Also the rate limiting uses delayed_work_pending(), There is no wiphy work queue 
equivalent AFAIK, so the explicit lock is probably the way to go.
Johannes Berg Sept. 19, 2024, 10:22 a.m. UTC | #2
On Thu, 2024-09-19 at 12:02 +0200, Nicolas Cavallari wrote:
> 
> > Did I miss something ? Which one should we do ? I'm not sure of all the
> > implications of switching to the wiphy work queue and why it did not get
> > converted like the color_change_finalize_work stuff ?
> 
> ieee80211_color_collision_detection_work() used to lock the wdev mutex, now it 
> does not hold anything since 076fc8775da("wifi: cfg80211: remove wdev mutex")
> 
> Also the rate limiting uses delayed_work_pending(), There is no wiphy work queue 
> equivalent AFAIK, so the explicit lock is probably the way to go.

That won't work, it's cancel_delayed_work_sync() under the wiphy mutex,
so that'll cause deadlocks (and should cause lockdep complaints about
them.)

johannes
Nicolas Escande Sept. 20, 2024, 7:05 a.m. UTC | #3
On Thu Sep 19, 2024 at 12:22 PM CEST, Johannes Berg wrote:
> > 
> > Also the rate limiting uses delayed_work_pending(), There is no wiphy work queue 
> > equivalent AFAIK, so the explicit lock is probably the way to go.
>
> That won't work, it's cancel_delayed_work_sync() under the wiphy mutex,
> so that'll cause deadlocks (and should cause lockdep complaints about
> them.)
>
> johannes

Ok then we'll go the wiphy work queue way.
Remi Pommarel Sept. 20, 2024, 8:28 a.m. UTC | #4
On Thu, Sep 19, 2024 at 12:22:10PM +0200, Johannes Berg wrote:
> On Thu, 2024-09-19 at 12:02 +0200, Nicolas Cavallari wrote:
> > 
> > > Did I miss something ? Which one should we do ? I'm not sure of all the
> > > implications of switching to the wiphy work queue and why it did not get
> > > converted like the color_change_finalize_work stuff ?
> > 
> > ieee80211_color_collision_detection_work() used to lock the wdev mutex, now it 
> > does not hold anything since 076fc8775da("wifi: cfg80211: remove wdev mutex")
> > 
> > Also the rate limiting uses delayed_work_pending(), There is no wiphy work queue 
> > equivalent AFAIK, so the explicit lock is probably the way to go.
> 
> That won't work, it's cancel_delayed_work_sync() under the wiphy mutex,
> so that'll cause deadlocks (and should cause lockdep complaints about
> them.)

Yes you are right, and AFAIU that is this kind of issue using wiphy work
queue would prevent. With wiphy work queue if wiphy_delayed_work_cancel
is called with wiphy lock held, work cannot be running after it returns;
making it handy to replace cancel_delayed_work_sync() with.

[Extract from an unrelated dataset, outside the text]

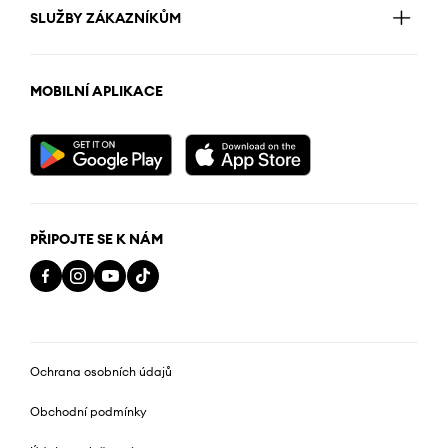
SLUŽBY ZÁKAZNÍKŮM
MOBILNÍ APLIKACE
PŘIPOJTE SE K NÁM
Ochrana osobních údajů
Obchodní podmínky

So, in my opinion, switching to wiphy work queue seems to be the
prefered solution here.

While there is no wiphy work queue equivalent of delayed_work_pending(),
I think using timer_pending(&link->color_collision_detect_work->timer)
to replace delayed_work_pending(), even if the semantic is a bit
different, would be ok to fulfill the rate limiting purpose. Having the
same delayed_work_pending() semantics on wiphy work queue would require
to take wiphy lock which seem a bit superfluous here.

Does that make sense ?

Thanks
Remi Pommarel Sept. 20, 2024, 8:41 a.m. UTC | #5
On Fri, Sep 20, 2024 at 10:28:55AM +0200, Remi Pommarel wrote:
> On Thu, Sep 19, 2024 at 12:22:10PM +0200, Johannes Berg wrote:
> > On Thu, 2024-09-19 at 12:02 +0200, Nicolas Cavallari wrote:
> > > 
> > > > Did I miss something ? Which one should we do ? I'm not sure of all the
> > > > implications of switching to the wiphy work queue and why it did not get
> > > > converted like the color_change_finalize_work stuff ?
> > > 
> > > ieee80211_color_collision_detection_work() used to lock the wdev mutex, now it 
> > > does not hold anything since 076fc8775da("wifi: cfg80211: remove wdev mutex")
> > > 
> > > Also the rate limiting uses delayed_work_pending(), There is no wiphy work queue 
> > > equivalent AFAIK, so the explicit lock is probably the way to go.
> > 
> > That won't work, it's cancel_delayed_work_sync() under the wiphy mutex,
> > so that'll cause deadlocks (and should cause lockdep complaints about
> > them.)
> 
> Yes you are right, and AFAIU that is this kind of issue using wiphy work
> queue would prevent. With wiphy work queue if wiphy_delayed_work_cancel
> is called with wiphy lock held, work cannot be running after it returns;
> making it handy to replace cancel_delayed_work_sync() with.
> 
> So, in my opinion, switching to wiphy work queue seems to be the
> prefered solution here.
> 
> While there is no wiphy work queue equivalent of delayed_work_pending(),
> I think using timer_pending(&link->color_collision_detect_work->timer)
> to replace delayed_work_pending(), even if the semantic is a bit
> different, would be ok to fulfill the rate limiting purpose. Having the
> same delayed_work_pending() semantics on wiphy work queue would require
> to take wiphy lock which seem a bit superfluous here.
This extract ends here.